REQUIRED ACTION: Print the listing below in its entirety, character for character.

RECORDS SUPPLIED:
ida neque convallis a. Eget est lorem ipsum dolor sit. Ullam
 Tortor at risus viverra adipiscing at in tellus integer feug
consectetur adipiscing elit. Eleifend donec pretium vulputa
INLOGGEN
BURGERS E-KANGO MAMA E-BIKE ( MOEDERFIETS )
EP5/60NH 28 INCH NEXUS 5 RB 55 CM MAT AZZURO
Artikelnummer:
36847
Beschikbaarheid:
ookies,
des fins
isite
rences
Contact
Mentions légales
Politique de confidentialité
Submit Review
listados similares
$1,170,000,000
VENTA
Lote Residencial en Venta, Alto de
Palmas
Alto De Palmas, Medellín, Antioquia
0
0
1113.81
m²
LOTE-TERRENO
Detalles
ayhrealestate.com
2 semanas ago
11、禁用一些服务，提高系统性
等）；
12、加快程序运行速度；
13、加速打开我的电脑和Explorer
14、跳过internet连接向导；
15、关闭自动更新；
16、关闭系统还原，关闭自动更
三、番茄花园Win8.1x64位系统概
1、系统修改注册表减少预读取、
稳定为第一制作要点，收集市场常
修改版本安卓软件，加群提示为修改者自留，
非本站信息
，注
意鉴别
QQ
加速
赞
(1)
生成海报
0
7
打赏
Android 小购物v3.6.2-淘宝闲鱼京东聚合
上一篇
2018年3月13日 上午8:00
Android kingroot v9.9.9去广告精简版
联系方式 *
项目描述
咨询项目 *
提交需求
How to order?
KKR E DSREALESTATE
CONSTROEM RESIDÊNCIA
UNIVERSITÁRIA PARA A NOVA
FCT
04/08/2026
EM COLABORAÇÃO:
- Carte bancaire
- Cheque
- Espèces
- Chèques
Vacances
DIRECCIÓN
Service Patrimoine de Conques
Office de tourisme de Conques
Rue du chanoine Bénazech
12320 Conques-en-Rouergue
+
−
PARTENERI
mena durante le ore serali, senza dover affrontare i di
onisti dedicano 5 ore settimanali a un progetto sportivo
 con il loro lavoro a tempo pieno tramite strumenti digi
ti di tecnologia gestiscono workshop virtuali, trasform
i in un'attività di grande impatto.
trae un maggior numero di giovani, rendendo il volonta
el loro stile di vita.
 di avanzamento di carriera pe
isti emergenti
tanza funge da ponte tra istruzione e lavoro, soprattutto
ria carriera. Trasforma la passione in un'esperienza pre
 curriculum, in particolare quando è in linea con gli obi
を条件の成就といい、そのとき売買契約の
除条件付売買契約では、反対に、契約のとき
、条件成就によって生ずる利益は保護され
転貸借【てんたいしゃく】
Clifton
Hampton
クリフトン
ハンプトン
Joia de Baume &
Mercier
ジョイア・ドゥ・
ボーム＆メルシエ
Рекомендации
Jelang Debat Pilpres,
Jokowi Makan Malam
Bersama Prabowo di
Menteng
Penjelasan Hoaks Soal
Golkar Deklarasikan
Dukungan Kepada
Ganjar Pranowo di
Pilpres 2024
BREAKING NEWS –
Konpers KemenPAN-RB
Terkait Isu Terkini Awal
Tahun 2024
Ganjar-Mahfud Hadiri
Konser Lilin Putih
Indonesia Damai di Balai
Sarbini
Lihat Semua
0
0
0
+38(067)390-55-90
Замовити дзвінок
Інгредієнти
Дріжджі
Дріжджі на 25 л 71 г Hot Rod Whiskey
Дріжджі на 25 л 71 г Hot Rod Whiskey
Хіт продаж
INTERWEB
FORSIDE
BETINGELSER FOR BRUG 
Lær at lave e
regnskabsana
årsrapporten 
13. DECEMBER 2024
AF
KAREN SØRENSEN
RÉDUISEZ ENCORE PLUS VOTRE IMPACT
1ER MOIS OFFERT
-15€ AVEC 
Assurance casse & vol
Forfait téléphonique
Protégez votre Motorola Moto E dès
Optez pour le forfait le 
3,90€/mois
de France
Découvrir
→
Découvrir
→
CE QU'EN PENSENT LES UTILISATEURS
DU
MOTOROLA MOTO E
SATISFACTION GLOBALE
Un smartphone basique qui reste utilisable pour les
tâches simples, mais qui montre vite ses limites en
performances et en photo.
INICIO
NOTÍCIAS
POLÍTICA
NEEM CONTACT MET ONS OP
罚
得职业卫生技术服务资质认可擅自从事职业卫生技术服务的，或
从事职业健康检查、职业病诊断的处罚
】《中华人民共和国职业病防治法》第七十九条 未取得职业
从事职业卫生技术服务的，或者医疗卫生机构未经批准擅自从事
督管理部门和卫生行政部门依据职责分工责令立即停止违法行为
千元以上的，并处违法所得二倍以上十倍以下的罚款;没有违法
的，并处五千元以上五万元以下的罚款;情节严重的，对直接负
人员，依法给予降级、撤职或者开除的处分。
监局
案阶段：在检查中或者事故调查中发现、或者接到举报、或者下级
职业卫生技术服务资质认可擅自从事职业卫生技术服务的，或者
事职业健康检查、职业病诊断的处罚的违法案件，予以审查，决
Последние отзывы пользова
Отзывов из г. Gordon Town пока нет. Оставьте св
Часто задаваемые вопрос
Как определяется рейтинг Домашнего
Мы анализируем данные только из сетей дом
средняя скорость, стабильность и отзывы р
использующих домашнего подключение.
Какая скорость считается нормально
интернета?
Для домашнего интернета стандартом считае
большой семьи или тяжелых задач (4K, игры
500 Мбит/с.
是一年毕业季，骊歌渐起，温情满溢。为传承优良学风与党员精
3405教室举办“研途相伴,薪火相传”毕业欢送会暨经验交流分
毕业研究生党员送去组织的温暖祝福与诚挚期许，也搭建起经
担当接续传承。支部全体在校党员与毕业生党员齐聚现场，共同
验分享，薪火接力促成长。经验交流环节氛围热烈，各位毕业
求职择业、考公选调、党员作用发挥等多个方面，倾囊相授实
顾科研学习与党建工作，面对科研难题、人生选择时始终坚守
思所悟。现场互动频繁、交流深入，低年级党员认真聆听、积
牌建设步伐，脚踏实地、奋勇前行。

ANSWER:
ida neque convallis a. Eget est lorem ipsum dolor sit. Ullam
 Tortor at risus viverra adipiscing at in tellus integer feug
consectetur adipiscing elit. Eleifend donec pretium vulputa
INLOGGEN
BURGERS E-KANGO MAMA E-BIKE ( MOEDERFIETS )
EP5/60NH 28 INCH NEXUS 5 RB 55 CM MAT AZZURO
Artikelnummer:
36847
Beschikbaarheid:
ookies,
des fins
isite
rences
Contact
Mentions légales
Politique de confidentialité
Submit Review
listados similares
$1,170,000,000
VENTA
Lote Residencial en Venta, Alto de
Palmas
Alto De Palmas, Medellín, Antioquia
0
0
1113.81
m²
LOTE-TERRENO
Detalles
ayhrealestate.com
2 semanas ago
11、禁用一些服务，提高系统性
等）；
12、加快程序运行速度；
13、加速打开我的电脑和Explorer
14、跳过internet连接向导；
15、关闭自动更新；
16、关闭系统还原，关闭自动更
三、番茄花园Win8.1x64位系统概
1、系统修改注册表减少预读取、
稳定为第一制作要点，收集市场常
修改版本安卓软件，加群提示为修改者自留，
非本站信息
，注
意鉴别
QQ
加速
赞
(1)
生成海报
0
7
打赏
Android 小购物v3.6.2-淘宝闲鱼京东聚合
上一篇
2018年3月13日 上午8:00
Android kingroot v9.9.9去广告精简版
联系方式 *
项目描述
咨询项目 *
提交需求
How to order?
KKR E DSREALESTATE
CONSTROEM RESIDÊNCIA
UNIVERSITÁRIA PARA A NOVA
FCT
04/08/2026
EM COLABORAÇÃO:
- Carte bancaire
- Cheque
- Espèces
- Chèques
Vacances
DIRECCIÓN
Service Patrimoine de Conques
Office de tourisme de Conques
Rue du chanoine Bénazech
12320 Conques-en-Rouergue
+
−
PARTENERI
mena durante le ore serali, senza dover affrontare i di
onisti dedicano 5 ore settimanali a un progetto sportivo
 con il loro lavoro a tempo pieno tramite strumenti digi
ti di tecnologia gestiscono workshop virtuali, trasform
i in un'attività di grande impatto.
trae un maggior numero di giovani, rendendo il volonta
el loro stile di vita.
 di avanzamento di carriera pe
isti emergenti
tanza funge da ponte tra istruzione e lavoro, soprattutto
ria carriera. Trasforma la passione in un'esperienza pre
 curriculum, in particolare quando è in linea con gli obi
を条件の成就といい、そのとき売買契約の
除条件付売買契約では、反対に、契約のとき
、条件成就によって生ずる利益は保護され
転貸借【てんたいしゃく】
Clifton
Hampton
クリフトン
ハンプトン
Joia de Baume &
Mercier
ジョイア・ドゥ・
ボーム＆メルシエ
Рекомендации
Jelang Debat Pilpres,
Jokowi Makan Malam
Bersama Prabowo di
Menteng
Penjelasan Hoaks Soal
Golkar Deklarasikan
Dukungan Kepada
Ganjar Pranowo di
Pilpres 2024
BREAKING NEWS –
Konpers KemenPAN-RB
Terkait Isu Terkini Awal
Tahun 2024
Ganjar-Mahfud Hadiri
Konser Lilin Putih
Indonesia Damai di Balai
Sarbini
Lihat Semua
0
0
0
+38(067)390-55-90
Замовити дзвінок
Інгредієнти
Дріжджі
Дріжджі на 25 л 71 г Hot Rod Whiskey
Дріжджі на 25 л 71 г Hot Rod Whiskey
Хіт продаж
INTERWEB
FORSIDE
BETINGELSER FOR BRUG 
Lær at lave e
regnskabsana
årsrapporten 
13. DECEMBER 2024
AF
KAREN SØRENSEN
RÉDUISEZ ENCORE PLUS VOTRE IMPACT
1ER MOIS OFFERT
-15€ AVEC 
Assurance casse & vol
Forfait téléphonique
Protégez votre Motorola Moto E dès
Optez pour le forfait le 
3,90€/mois
de France
Découvrir
→
Découvrir
→
CE QU'EN PENSENT LES UTILISATEURS
DU
MOTOROLA MOTO E
SATISFACTION GLOBALE
Un smartphone basique qui reste utilisable pour les
tâches simples, mais qui montre vite ses limites en
performances et en photo.
INICIO
NOTÍCIAS
POLÍTICA
NEEM CONTACT MET ONS OP
罚
得职业卫生技术服务资质认可擅自从事职业卫生技术服务的，或
从事职业健康检查、职业病诊断的处罚
】《中华人民共和国职业病防治法》第七十九条 未取得职业
从事职业卫生技术服务的，或者医疗卫生机构未经批准擅自从事
督管理部门和卫生行政部门依据职责分工责令立即停止违法行为
千元以上的，并处违法所得二倍以上十倍以下的罚款;没有违法
的，并处五千元以上五万元以下的罚款;情节严重的，对直接负
人员，依法给予降级、撤职或者开除的处分。
监局
案阶段：在检查中或者事故调查中发现、或者接到举报、或者下级
职业卫生技术服务资质认可擅自从事职业卫生技术服务的，或者
事职业健康检查、职业病诊断的处罚的违法案件，予以审查，决
Последние отзывы пользова
Отзывов из г. Gordon Town пока нет. Оставьте св
Часто задаваемые вопрос
Как определяется рейтинг Домашнего
Мы анализируем данные только из сетей дом
средняя скорость, стабильность и отзывы р
использующих домашнего подключение.
Какая скорость считается нормально
интернета?
Для домашнего интернета стандартом считае
большой семьи или тяжелых задач (4K, игры
500 Мбит/с.
是一年毕业季，骊歌渐起，温情满溢。为传承优良学风与党员精
3405教室举办“研途相伴,薪火相传”毕业欢送会暨经验交流分
毕业研究生党员送去组织的温暖祝福与诚挚期许，也搭建起经
担当接续传承。支部全体在校党员与毕业生党员齐聚现场，共同
验分享，薪火接力促成长。经验交流环节氛围热烈，各位毕业
求职择业、考公选调、党员作用发挥等多个方面，倾囊相授实
顾科研学习与党建工作，面对科研难题、人生选择时始终坚守
思所悟。现场互动频繁、交流深入，低年级党员认真聆听、积
牌建设步伐，脚踏实地、奋勇前行。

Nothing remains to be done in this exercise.